### Problem to work on:
Down to the last line, transcribe the records verbatim and exclude the images.

*** Opening of Material provided ***

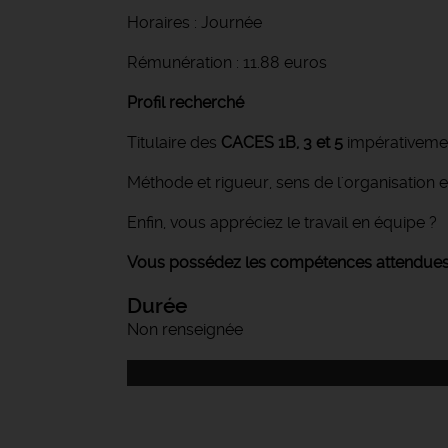
Horaires : Journée
Rémunération : 11.88 euros
Profil recherché
Titulaire des
CACES 1B, 3 et 5
impérativement
Méthode et rigueur, sens de l'organisation e
Enfin, vous appréciez le travail en équipe ?
Vous possédez les compétences attendues po
Durée
Non renseignée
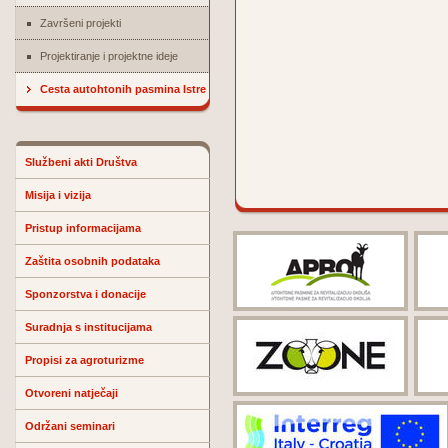
Završeni projekti
Projektiranje i projektne ideje
Cesta autohtonih pasmina Istre
Službeni akti Društva
Misija i vizija
Pristup informacijama
Zaštita osobnih podataka
Sponzorstva i donacije
Suradnja s institucijama
Propisi za agroturizme
Otvoreni natječaji
Održani seminari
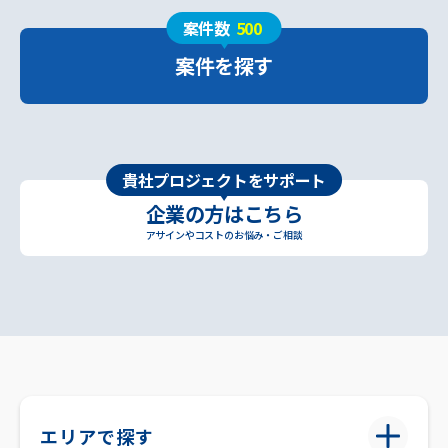
案件数
500
案件を探す
貴社プロジェクトをサポート
企業の方はこちら
アサインやコストのお悩み・ご相談
エリアで探す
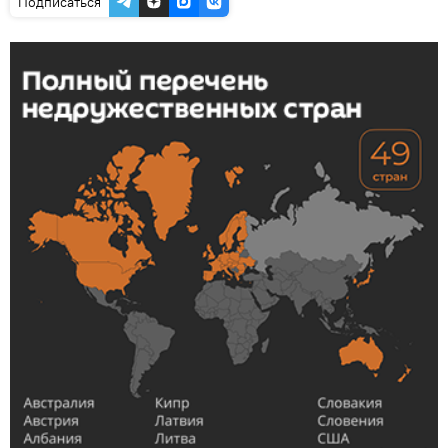
Подписаться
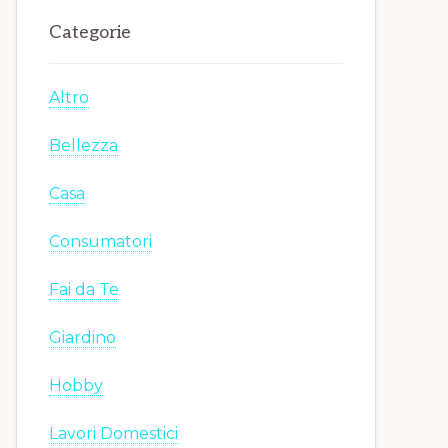
Categorie
Altro
Bellezza
Casa
Consumatori
Fai da Te
Giardino
Hobby
Lavori Domestici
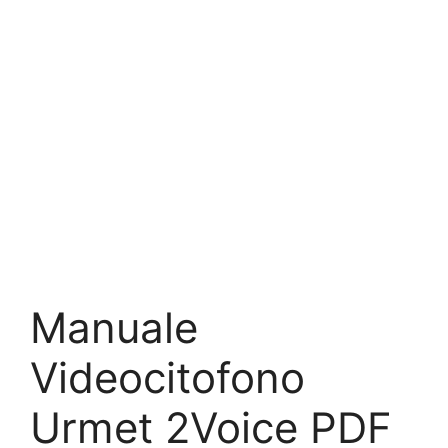
Manuale
Videocitofono
Urmet 2Voice PDF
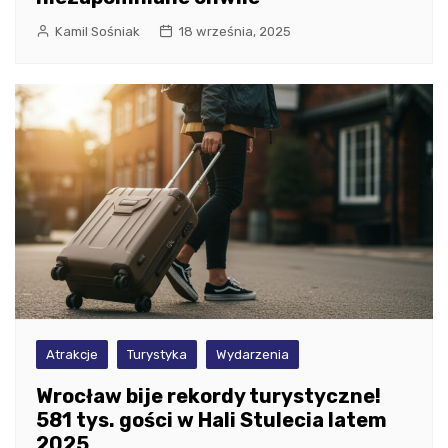
Kamil Sośniak
18 września, 2025
Atrakcje
Turystyka
Wydarzenia
Wrocław bije rekordy turystyczne!
581 tys. gości w Hali Stulecia latem
2025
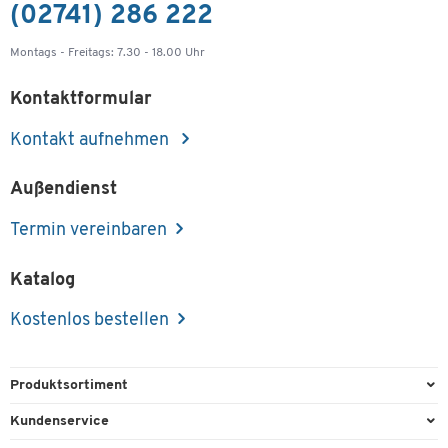
(02741) 286 222
Montags - Freitags: 7.30 - 18.00 Uhr
Kontaktformular
Kontakt aufnehmen
Außendienst
Termin vereinbaren
Katalog
Kostenlos bestellen
Produktsortiment
Büroausstattung
Kundenservice
Büromaterial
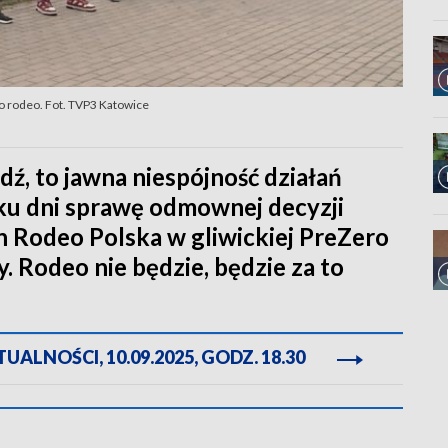
ko rodeo. Fot. TVP3 Katowice
ź, to jawna niespójność działań
ilku dni sprawę odmownej decyzji
n Rodeo Polska w gliwickiej PreZero
. Rodeo nie będzie, będzie za to
ALNOŚCI, 10.09.2025, GODZ. 18.30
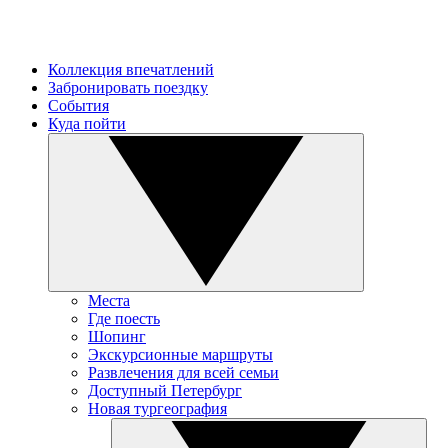
Коллекция впечатлений
Забронировать поездку
События
Куда пойти
Места
Где поесть
Шопинг
Экскурсионные маршруты
Развлечения для всей семьи
Доступный Петербург
Новая тургеография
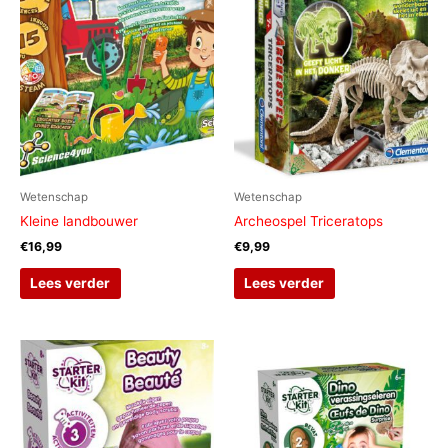
Wetenschap
Wetenschap
Kleine landbouwer
Archeospel Triceratops
€
16,99
€
9,99
Lees verder
Lees verder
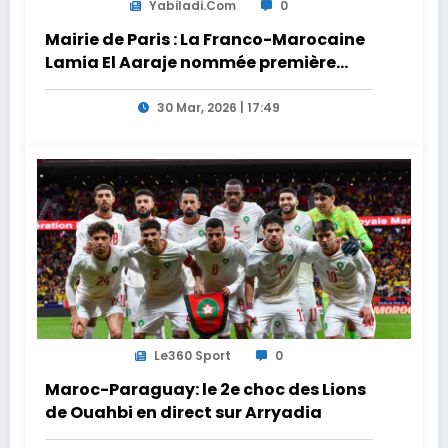
Yabiladi.com
0
Mairie de Paris : La Franco-Marocaine
Lamia El Aaraje nommée première
adjointe
30 Mar, 2026 | 17:49
Le360 Sport
0
Maroc-Paraguay: le 2e choc des Lions
de Ouahbi en direct sur Arryadia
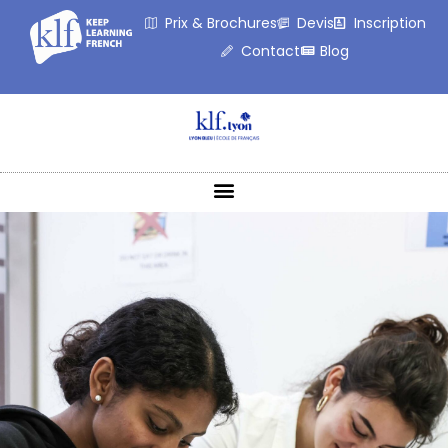
Prix & Brochures
Devis
Inscription
Contact
Blog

*** Close of Material provided ***

### Worked solution:
Horaires : Journée
Rémunération : 11.88 euros
Profil recherché
Titulaire des
CACES 1B, 3 et 5
impérativement
Méthode et rigueur, sens de l'organisation e
Enfin, vous appréciez le travail en équipe ?
Vous possédez les compétences attendues po
Durée
Non renseignée
Završeni projekti
Projektiranje i projektne ideje
Cesta autohtonih pasmina Istre
Službeni akti Društva
Misija i vizija
Pristup informacijama
Zaštita osobnih podataka
Sponzorstva i donacije
Suradnja s institucijama
Propisi za agroturizme
Otvoreni natječaji
Održani seminari
案件数
500
案件を探す
貴社プロジェクトをサポート
企業の方はこちら
アサインやコストのお悩み・ご相談
エリアで探す
Подписаться
Categorie
Altro
Bellezza
Casa
Consumatori
Fai da Te
Giardino
Hobby
Lavori Domestici
Manuale
Videocitofono
Urmet 2Voice PDF
Kamil Sośniak
18 września, 2025
Atrakcje
Turystyka
Wydarzenia
Wrocław bije rekordy turystyczne!
581 tys. gości w Hali Stulecia latem
2025
(02741) 286 222
Montags - Freitags: 7.30 - 18.00 Uhr
Kontaktformular
Kontakt aufnehmen
Außendienst
Termin vereinbaren
Katalog
Kostenlos bestellen
Produktsortiment
Büroausstattung
Kundenservice
Büromaterial
ko rodeo. Fot. TVP3 Katowice
ź, to jawna niespójność działań
ilku dni sprawę odmownej decyzji
n Rodeo Polska w gliwickiej PreZero
. Rodeo nie będzie, będzie za to
ALNOŚCI, 10.09.2025, GODZ. 18.30
Коллекция впечатлений
Забронировать поездку
События
Куда пойти
Места
Где поесть
Шопинг
Экскурсионные маршруты
Развлечения для всей семьи
Доступный Петербург
Новая тургеография
Wetenschap
Wetenschap
Kleine landbouwer
Archeospel Triceratops
€
16,99
€
9,99
Lees verder
Lees verder
Yabiladi.com
0
Mairie de Paris : La Franco-Marocaine
Lamia El Aaraje nommée première
adjointe
30 Mar, 2026 | 17:49
Le360 Sport
0
Maroc-Paraguay: le 2e choc des Lions
de Ouahbi en direct sur Arryadia
Prix & Brochures
Devis
Inscription
Contact
Blog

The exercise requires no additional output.